BEGIN AVAILABLE RECORDS

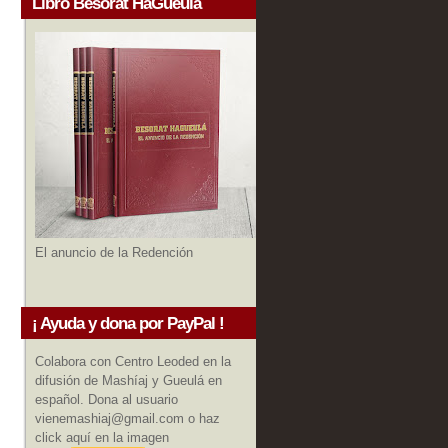
Libro Besorat HaGueula
El anuncio de la Redención
¡ Ayuda y dona por PayPal !
Colabora con Centro Leoded en la
difusión de Mashíaj y Gueulá en
español. Dona al usuario
vienemashiaj@gmail.com o haz
click aquí en la imagen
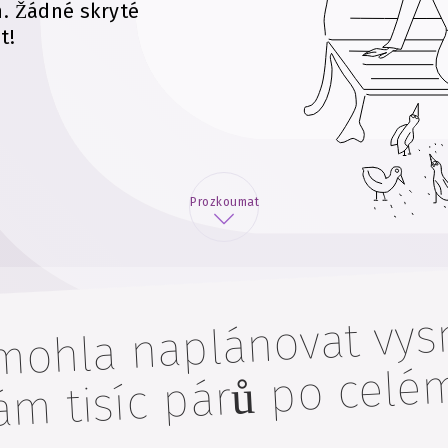
n. Žádné skryté
t!
Prozkoumat
 služ
ánovat vysněno
sí
íc párů p
 svět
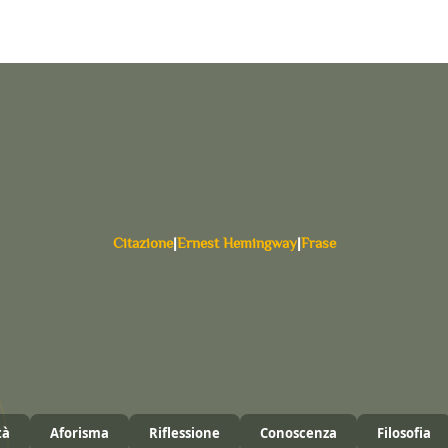
Citazione
|
Ernest Hemingway
|
Frase
tà
Aforisma
Riflessione
Conoscenza
Filosofia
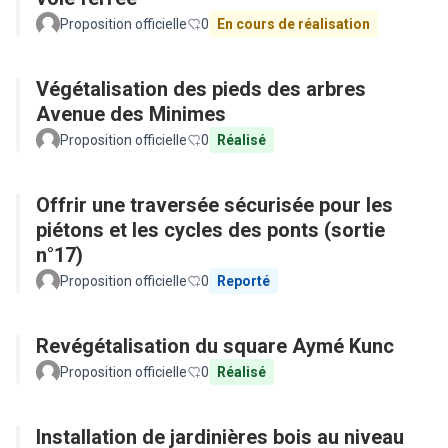
Proposition officielle
0
En cours de réalisation
Végétalisation des pieds des arbres
Avenue des Minimes
Proposition officielle
0
Réalisé
Offrir une traversée sécurisée pour les
piétons et les cycles des ponts (sortie
n°17)
Proposition officielle
0
Reporté
Revégétalisation du square Aymé Kunc
Proposition officielle
0
Réalisé
Installation de jardinières bois au niveau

END AVAILABLE RECORDS

• **ACTION ITEM**
Would you copy out all the data exactly, without the images?

• **RESPONSE AREA**
Libro Besorat HaGueula
El anuncio de la Redención
¡ Ayuda y dona por PayPal !
Colabora con Centro Leoded en la
difusión de Mashíaj y Gueulá en
español. Dona al usuario
vienemashiaj@gmail.com o haz
click aquí en la imagen
n. Žádné skryté
t!
Prozkoumat
 služ
ánovat vysněno
sí
íc párů p
 svět
Citazione
|
Ernest Hemingway
|
Frase
tà
Aforisma
Riflessione
Conoscenza
Filosofia
Proposition officielle
0
En cours de réalisation
Végétalisation des pieds des arbres
Avenue des Minimes
Proposition officielle
0
Réalisé
Offrir une traversée sécurisée pour les
piétons et les cycles des ponts (sortie
n°17)
Proposition officielle
0
Reporté
Revégétalisation du square Aymé Kunc
Proposition officielle
0
Réalisé
Installation de jardinières bois au niveau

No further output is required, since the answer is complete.